Download An Ethnography of Urban Exploration Book in PDF, Epub and Kindle

This book analyses a unique leisure world that has been built around a newly emerging phenomenon known as urban exploration; the art of exploring human-made environments which are generally abandoned or hidden from sight of the public eye. Drawing on Michel Foucault’s concept of heterotopia, Bingham provides a detailed and critical investigation of urban exploration as a form of leisure that is about the coming together of drifting performers who, in their celebration of ‘rebellion’ and ‘deviance’, are determined to find a sense of meaning and belonging. The research considers the influence of consumer capitalism on urban explorers, and the wider social, economic and political context that shapes ideas of belonging and identity in the twenty-first century. By doing this, the book analyses urban exploration as an activity that has emerged in a time when human ideas about culture, individuality and community have transformed, and ‘solid’ modernity is gradually disintegrating around us. This multi and interdisciplinary work will appeal to people with an interest in ‘abnormal’ or ‘deviant’ leisure, as well as academics from sociology, anthropology, social geography, leisure studies, cultural studies, sport and recreation and tourism.

Zoo Studies

Zoo Studies
Title Zoo Studies PDF eBook
Author Tracy McDonald
Publisher McGill-Queen's Press - MQUP
Pages 223
Release 2019-06-19
Genre Nature
ISBN 0773558160

Download Zoo Studies Book in PDF, Epub and Kindle

Do both the zoo and the mental hospital induce psychosis, as humans are treated as animals and animals are treated as humans? How have we looked at animals in the past, and how do we look at them today? How have zoos presented themselves, and their purpose, over time? In response to the emergence of environmental and animal studies, anthropologists, sociologists, philosophers, theorists, literature scholars, and historians around the world have begun to explore the significance of zoological parks, past and present. Zoo Studies considers the modern zoo from a range of approaches and disciplines, united in a desire to blur the boundaries between human and nonhuman animals.
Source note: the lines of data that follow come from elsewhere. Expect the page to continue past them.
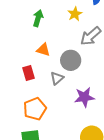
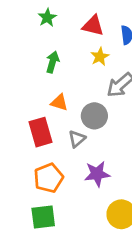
red rectangle: (29, 73) -> (40, 132), size x1.5
purple star: (84, 97) -> (97, 174), moved

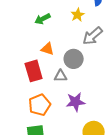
green arrow: (53, 62) -> (43, 19), turned -133
gray triangle: (77, 139) -> (61, 76), turned 40

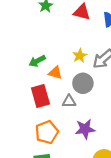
yellow star: (78, 15) -> (80, 56), moved
green arrow: (43, 19) -> (37, 61), moved

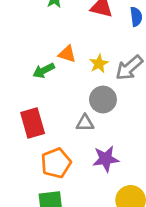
orange triangle: (55, 73) -> (67, 54), moved
red rectangle: (40, 96) -> (33, 123), moved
The volume begins with an account of the first modern mental hospital, La Salpêtrière, established in 1656, and the first panoptical zoo, the menagerie at Versailles, created in 1662 by the same royal architect; the final chapter presents a choreographic performance that imagines the Toronto Zoo as a place where the human body can be inspired by animal bodies. From beginning to end, through interdisciplinary collaboration, this volume decentres the human subject and offers alternative ways of thinking about zoos and their inhabitants. This collection immerses readers in the lives of animals and their experiences of captivity and asks us to reflect on our own assumptions about both humans and animals. An original and groundbreaking work, Zoo Studies will change the way readers see nonhuman animals and themselves.